What to work on = Print, exactly as they stand, the lines below from the one that has "Continuar leyendo ..." to the one that has "掲載情報の修正について", inclusive, leaving out the pictures.

Data listing =
______________________________

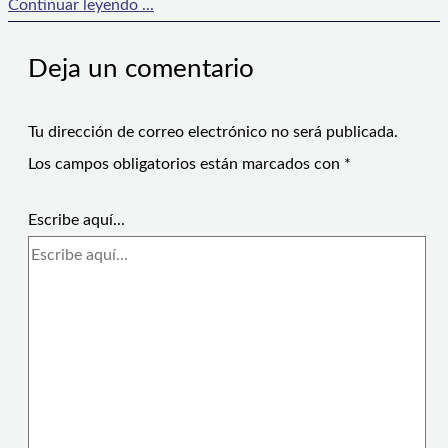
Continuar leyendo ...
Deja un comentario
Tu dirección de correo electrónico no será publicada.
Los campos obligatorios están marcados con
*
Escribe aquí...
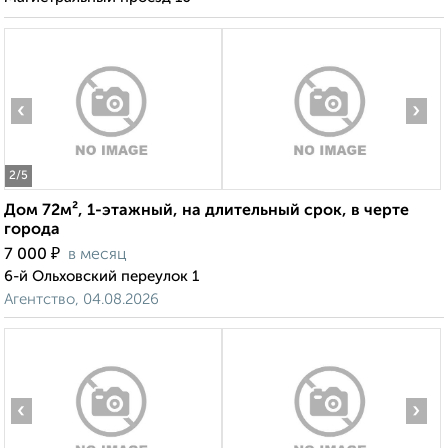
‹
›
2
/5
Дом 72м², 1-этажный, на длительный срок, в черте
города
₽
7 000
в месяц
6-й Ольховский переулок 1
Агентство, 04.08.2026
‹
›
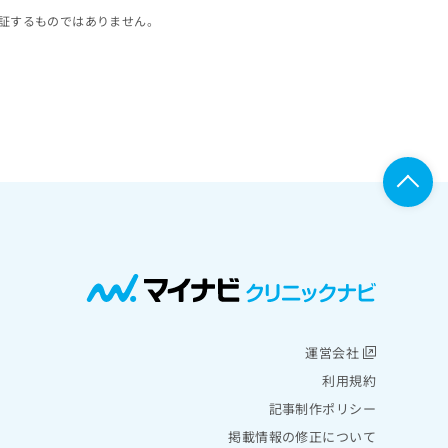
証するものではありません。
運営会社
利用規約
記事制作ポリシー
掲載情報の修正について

______________________________

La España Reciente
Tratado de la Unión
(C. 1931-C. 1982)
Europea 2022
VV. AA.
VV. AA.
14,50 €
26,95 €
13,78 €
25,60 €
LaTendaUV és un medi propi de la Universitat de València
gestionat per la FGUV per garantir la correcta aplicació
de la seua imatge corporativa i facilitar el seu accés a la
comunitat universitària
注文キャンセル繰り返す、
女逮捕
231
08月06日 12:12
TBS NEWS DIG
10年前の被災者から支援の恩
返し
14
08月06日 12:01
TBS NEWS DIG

______________________________

Expected answer =
Continuar leyendo ...
Deja un comentario
Tu dirección de correo electrónico no será publicada.
Los campos obligatorios están marcados con
*
Escribe aquí...
‹
›
2
/5
Дом 72м², 1-этажный, на длительный срок, в черте
города
₽
7 000
в месяц
6-й Ольховский переулок 1
Агентство, 04.08.2026
‹
›
証するものではありません。
運営会社
利用規約
記事制作ポリシー
掲載情報の修正について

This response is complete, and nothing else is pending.